Without conventional truth, we could not live.
Without ultimate truth, we become trapped in the illusion that things are permanent and separate.
Wisdom means holding both truths at once.
You can still love people, care about your work, and pursue your goals.
But you stop treating them as permanent foundations.
You hold them gently.
The Raft Across the River
The Buddha once compared his teaching to a raft.
Imagine you need to cross a dangerous river. You build a raft, use it to reach the other side, and survive.
Would you then carry the raft on your back forever?
Of course not.
The raft was useful, but only for crossing.
Nāgārjuna believed many Buddhist schools had forgotten this.
They had turned the raft into a throne.
They clung to ideas, doctrines, and systems as if these were permanent truths.
But Buddhism was never meant to provide certainty.
It was meant to help people cross the river of suffering.
Even emptiness itself is only a tool.
Nāgārjuna warns that if we turn emptiness into another belief, we miss the point.
He famously wrote:
“Emptiness is the remedy for all views. But those who hold emptiness as a view are incurable.”

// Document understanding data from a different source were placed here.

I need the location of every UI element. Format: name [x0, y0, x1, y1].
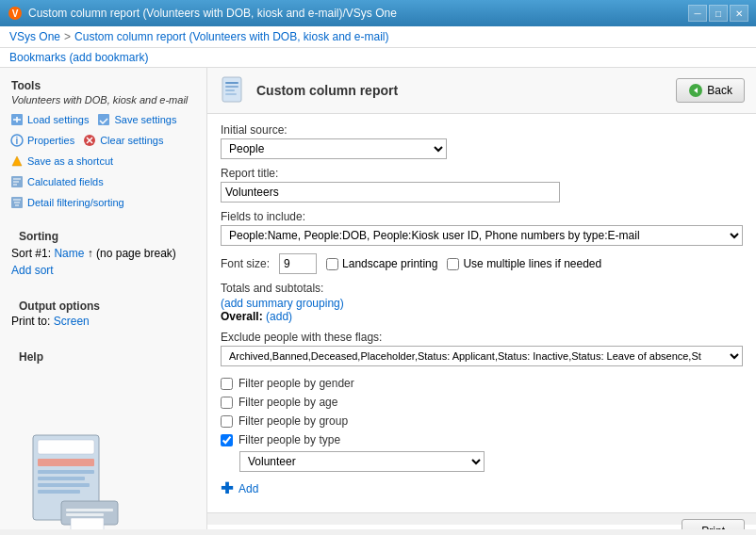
detail-filtering-label: Detail filtering/sorting	[27, 197, 124, 208]
fields-include-select[interactable]: People:Name, People:DOB, People:Kiosk us…	[221, 225, 743, 246]
print-button[interactable]: Print	[682, 519, 745, 529]
report-title-input[interactable]: Volunteers	[221, 182, 560, 203]
filter-group-checkbox[interactable]	[221, 415, 233, 428]
clear-settings-icon	[82, 133, 97, 148]
clear-settings-label: Clear settings	[100, 135, 163, 146]
properties-icon: i	[9, 133, 25, 148]
svg-rect-14	[38, 483, 90, 487]
landscape-checkbox-label[interactable]: Landscape printing	[326, 257, 437, 270]
add-bookmark-link[interactable]: (add bookmark)	[69, 51, 148, 64]
totals-group: Totals and subtotals: (add summary group…	[221, 282, 743, 323]
filter-group-row: Filter people by group	[221, 412, 743, 430]
exclude-flags-select[interactable]: Archived,Banned,Deceased,Placeholder,Sta…	[221, 346, 743, 366]
initial-source-select[interactable]: People	[221, 138, 447, 159]
add-link[interactable]: Add	[238, 482, 258, 495]
add-sort-link[interactable]: Add sort	[11, 264, 54, 277]
initial-source-label: Initial source:	[221, 123, 743, 137]
exclude-flags-group: Exclude people with these flags: Archive…	[221, 331, 743, 366]
sort1-arrow: ↑	[88, 247, 93, 260]
svg-rect-13	[38, 477, 85, 480]
svg-rect-3	[98, 114, 109, 125]
multilines-checkbox[interactable]	[447, 258, 459, 270]
volunteer-type-row: Volunteer	[221, 449, 743, 474]
detail-filtering-icon	[9, 195, 25, 210]
maximize-button[interactable]: □	[709, 5, 728, 22]
back-button[interactable]: Back	[676, 78, 745, 103]
filter-type-label: Filter people by type	[238, 433, 340, 446]
font-size-group: Font size: Landscape printing Use multip…	[221, 253, 743, 274]
save-shortcut-label: Save as a shortcut	[27, 155, 113, 167]
detail-filtering-row: Detail filtering/sorting	[4, 192, 203, 213]
bookmarks-link[interactable]: Bookmarks	[9, 51, 66, 64]
svg-rect-23	[225, 89, 235, 91]
save-settings-label: Save settings	[114, 114, 176, 125]
filter-type-row: Filter people by type	[221, 430, 743, 449]
properties-row: i Properties Clear settings	[4, 130, 203, 151]
tools-section-title: Tools	[4, 75, 203, 94]
home-nav-link[interactable]: VSys One	[9, 30, 60, 43]
filter-age-label: Filter people by age	[238, 396, 337, 409]
current-nav-link[interactable]: Custom column report (Volunteers with DO…	[74, 30, 388, 43]
add-summary-row: (add summary grouping)	[221, 297, 743, 310]
calculated-fields-label: Calculated fields	[27, 176, 104, 187]
sidebar-decorative-image	[14, 407, 137, 529]
overall-row: Overall: (add)	[221, 310, 743, 323]
close-button[interactable]: ✕	[730, 5, 748, 22]
minimize-button[interactable]: ─	[688, 5, 707, 22]
add-summary-link[interactable]: (add summary grouping)	[221, 297, 344, 310]
screen-link[interactable]: Screen	[54, 315, 90, 328]
volunteer-type-select[interactable]: Volunteer	[239, 451, 485, 472]
window-title: Custom column report (Volunteers with DO…	[28, 7, 688, 20]
font-size-label: Font size:	[221, 257, 270, 270]
content-title: Custom column report	[256, 83, 398, 98]
properties-button[interactable]: i Properties	[8, 132, 76, 149]
overall-add-link[interactable]: (add)	[266, 310, 292, 323]
filter-group-label: Filter people by group	[238, 414, 348, 428]
landscape-checkbox[interactable]	[326, 258, 338, 270]
content-area: Custom column report Back Initial source…	[207, 68, 756, 529]
sidebar-tools: Tools Volunteers with DOB, kiosk and e-m…	[0, 75, 206, 371]
svg-rect-21	[225, 82, 238, 84]
title-bar: V Custom column report (Volunteers with …	[0, 0, 756, 26]
save-shortcut-button[interactable]: Save as a shortcut	[8, 153, 115, 170]
add-plus-icon: ✚	[221, 479, 233, 497]
sorting-section: Sorting Sort #1: Name ↑ (no page break) …	[4, 220, 203, 283]
svg-rect-22	[225, 86, 238, 88]
bookmarks-bar: Bookmarks (add bookmark)	[0, 48, 756, 68]
fields-include-group: Fields to include: People:Name, People:D…	[221, 210, 743, 246]
sort1-value[interactable]: Name	[54, 247, 84, 260]
font-size-input[interactable]	[279, 253, 317, 274]
form-area: Initial source: People Report title: Vol…	[207, 114, 756, 512]
initial-source-group: Initial source: People	[221, 123, 743, 159]
filter-gender-checkbox[interactable]	[221, 378, 233, 390]
content-header: Custom column report Back	[207, 68, 756, 114]
svg-text:V: V	[12, 8, 19, 19]
print-to-row: Print to: Screen	[11, 315, 195, 328]
detail-filtering-button[interactable]: Detail filtering/sorting	[8, 194, 126, 211]
main-container: Tools Volunteers with DOB, kiosk and e-m…	[0, 68, 756, 529]
clear-settings-button[interactable]: Clear settings	[80, 132, 165, 149]
multilines-checkbox-label[interactable]: Use multiple lines if needed	[447, 257, 601, 270]
output-title: Output options	[11, 296, 195, 315]
filter-gender-label: Filter people by gender	[238, 377, 354, 390]
filter-gender-row: Filter people by gender	[221, 374, 743, 393]
add-sort-row: Add sort	[11, 262, 195, 277]
calculated-fields-button[interactable]: Calculated fields	[8, 173, 106, 190]
back-icon	[688, 83, 703, 98]
app-icon: V	[8, 6, 23, 21]
load-settings-button[interactable]: Load settings	[8, 111, 90, 128]
filter-type-checkbox[interactable]	[221, 434, 233, 446]
save-settings-icon	[96, 112, 111, 127]
help-title: Help	[11, 347, 195, 365]
calculated-fields-row: Calculated fields	[4, 171, 203, 192]
report-icon	[219, 75, 249, 105]
save-settings-button[interactable]: Save settings	[94, 111, 178, 128]
overall-label: Overall:	[221, 310, 263, 323]
save-shortcut-icon	[9, 154, 25, 169]
load-settings-label: Load settings	[27, 114, 89, 125]
load-settings-row: Load settings Save settings	[4, 109, 203, 130]
multilines-label: Use multiple lines if needed	[463, 257, 601, 270]
nav-separator: >	[64, 30, 71, 43]
filter-age-checkbox[interactable]	[221, 397, 233, 409]
svg-rect-18	[66, 513, 104, 516]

This may be the most radical part of his teaching.
Even his own philosophy must eventually be let go.
How Nāgārjuna Saved Buddhism
Nāgārjuna saved Buddhism because he made it impossible to trap.
Critics tried to corner Buddhism by demanding a fixed position.
Nāgārjuna refused to give them one.
He showed that every rigid position contains contradictions.
By doing this, he returned Buddhism to its original purpose: not to explain the universe, but to free people from suffering.
His influence spread across Asia.
Zen Buddhism absorbed his rejection of fixed concepts. Koans such as “What is the sound of one hand clapping?” reflect the same logic.
Tibetan Buddhism made Nāgārjuna’s philosophy central to its training.
Even today, Buddhist monks spend years studying his writings.
Modern philosophers have also noticed the similarities between Nāgārjuna and thinkers like Ludwig Wittgenstein, who argued that many philosophical problems arise because language itself confuses us.
Nāgārjuna saw this nearly two thousand years earlier.
Nothing Beneath
The deepest lesson of Nāgārjuna is not that there is nothing.
It is that there is nothing fixed.
The self is changing.
The world is changing.
Every certainty is temporary.
At first, this can feel frightening.
We want solid ground.
But Nāgārjuna suggests that freedom begins when we stop demanding it.
The ground was never there.
And somehow, we have been walking anyway.
The strongest position is no position at all.